Other organisms in the population include proteorhodopsin-containing photoheterotrophs such as Pelagibacter which use solar power to drive proton-pumping rhodopsins, bacteriochlorophyll-containing heterotrophs like Roseobacter, and many heterotrophs that are not directly light responsive; all of these groups require organic carbon for their molecule skeletons and reducing power, a clear distinction from the genuinely autotrophic cyanobacteria.
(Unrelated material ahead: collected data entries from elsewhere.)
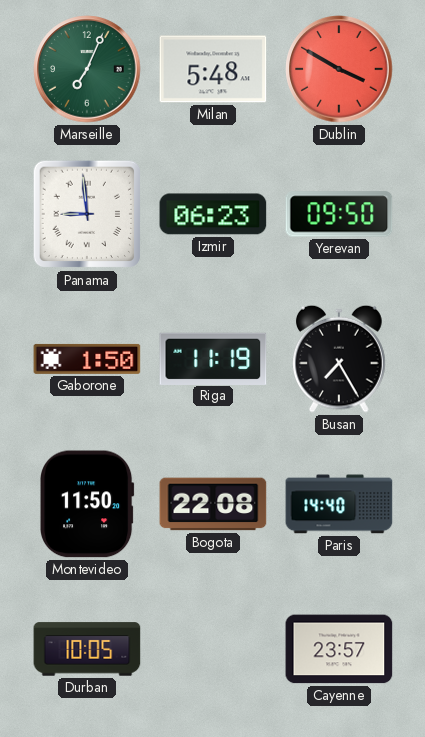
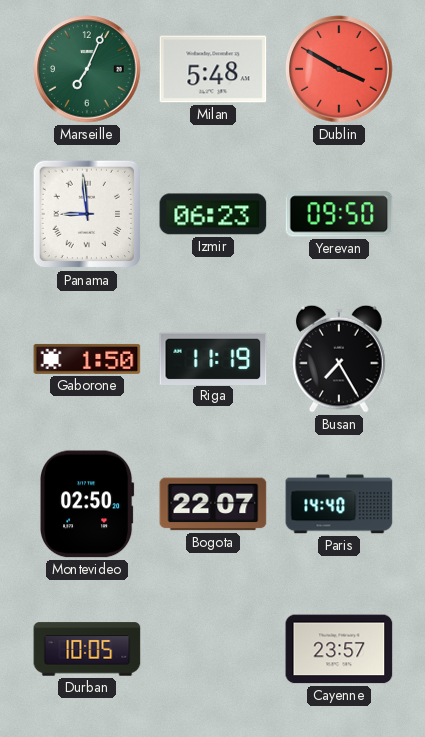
Montevideo: 11:50 -> 02:50
Bogota: 22:08 -> 22:07
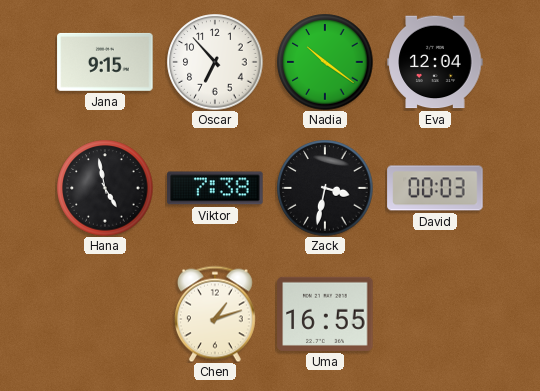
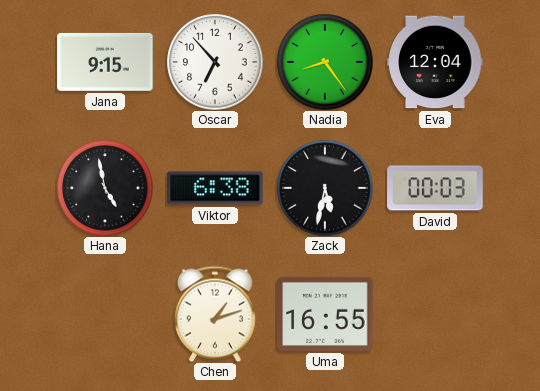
Nadia: 10:21 -> 8:24
Viktor: 7:38 -> 6:38
Zack: 3:32 -> 5:32
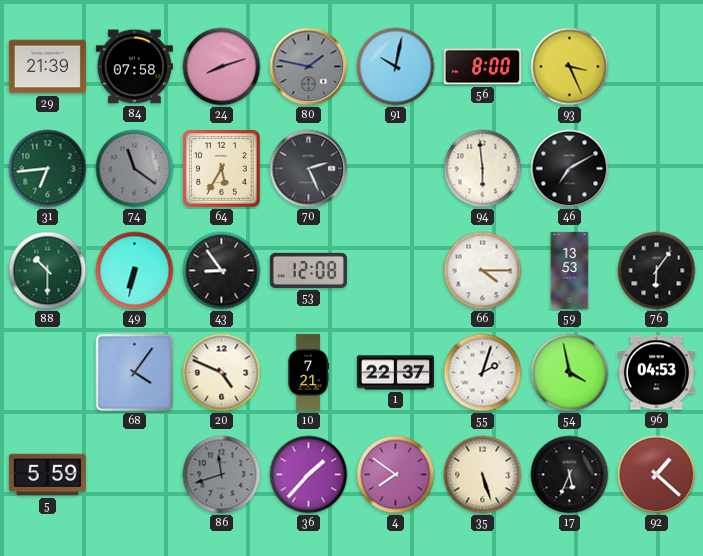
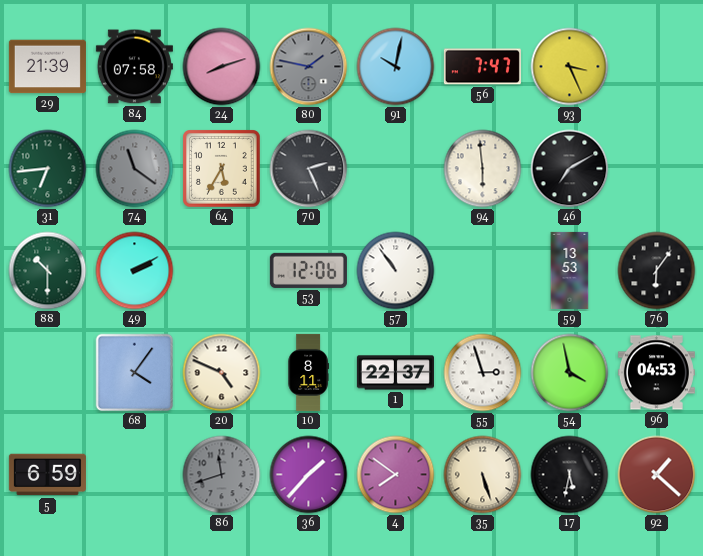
56: 8:00 -> 7:47
49: 6:32 -> 2:10
43: 8:54 -> none
53: 12:08 -> 12:06
57: none -> 10:54
66: 4:15 -> none
10: 7:21 -> 8:11
55: 2:03 -> 2:57
5: 5:59 -> 6:59
17: 5:34 -> 5:32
None of these groups is known to have a clock, and yet their transcripts also showed periodic abundance.
The resulting “motion picture” showed a multispecies wavelike progression of suites of genes peaking in expression across the day-night cycle. Notably, the cyanobacterial wave preceded the peaks in the respective gene suites from other groups. In all species translational, then transcriptional, then transporter genes peaked in successive waves, but with an off-set such that Prochlorococcus led the parade, followed by groups dominated by Roseobacter and Pelagibacter (Figure 2). How do the non-cyanobacterial species execute daily cycles of gene expression? Perhaps they have circadian clocks that have not been identified, or use light-sensitive pigments to initiate a program that plays out during the day, like sand through an hourglass, until the next day’s light resets the timer. The authors pose an alternative hypothesis: perhaps the metabolic processes of the autotrophs are tightly coupled to those of the consumers, such that the heterotrophs take their timing cues from neighbors who are wearing a watch.
Support for this last hypothesis was bolstered by additional sampling along the California coast, where the tiny eukaryotic alga Ostreococcus, rather than the pelagic Prochlorococcus, dominates primary productivity (2). As in the open ocean, the autotroph showed a daily burst of transcripts related to photosynthesis, which was followed by waves of transcripts from the heterotrophs related to translation and oxidative phosphorylation, trailing those processes in the photosynthetic pacesetter. From extensive analyses of these datasets from distant ocean transects, the authors conclude that the microbial activity in the ocean is coordinated on a daily cycle and tightly coupled between producers who watch the clock, and consumers that follow their leads.